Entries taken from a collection

%%

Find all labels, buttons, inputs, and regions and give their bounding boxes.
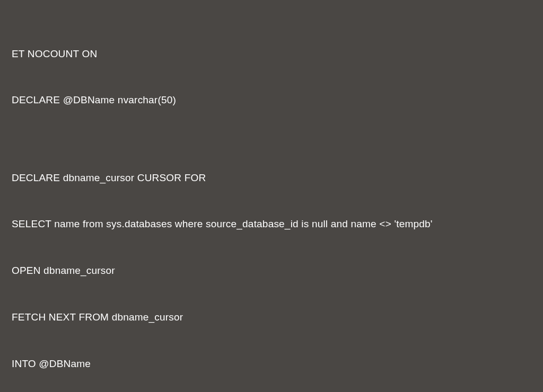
code-line: SELECT name from sys.databases where sou…	[12, 216, 531, 231]
code-line: DECLARE dbname_cursor CURSOR FOR	[12, 170, 531, 185]
code-line: INTO @DBName	[12, 356, 531, 371]
code-line: DECLARE @DBName nvarchar(50)	[12, 92, 531, 108]
code-line: OPEN dbname_cursor	[12, 263, 531, 278]
code-line: ET NOCOUNT ON	[12, 46, 531, 61]
sql-code-block: ET NOCOUNT ON DECLARE @DBName nvarchar(5…	[12, 15, 531, 392]
code-line: FETCH NEXT FROM dbname_cursor	[12, 309, 531, 325]
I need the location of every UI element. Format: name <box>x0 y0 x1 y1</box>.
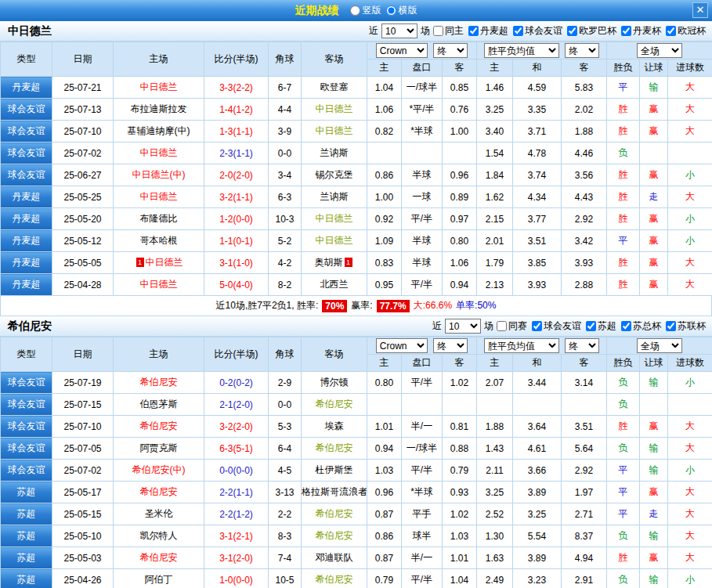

%%

### Assignment
Every line of the data above should be quoted exactly. Omit the pictures.

### Answer below
Find all labels, buttons, inputs, and regions and give their bounding boxes.
code-line: SELECT name from sys.databases where sou…	[12, 216, 531, 231]
code-line: DECLARE dbname_cursor CURSOR FOR	[12, 170, 531, 185]
code-line: INTO @DBName	[12, 356, 531, 371]
code-line: DECLARE @DBName nvarchar(50)	[12, 92, 531, 108]
code-line: OPEN dbname_cursor	[12, 263, 531, 278]
code-line: ET NOCOUNT ON	[12, 46, 531, 61]
sql-code-block: ET NOCOUNT ON DECLARE @DBName nvarchar(5…	[12, 15, 531, 392]
code-line: FETCH NEXT FROM dbname_cursor	[12, 309, 531, 325]
I need the location of every UI element. Format: name <box>x0 y0 x1 y1</box>.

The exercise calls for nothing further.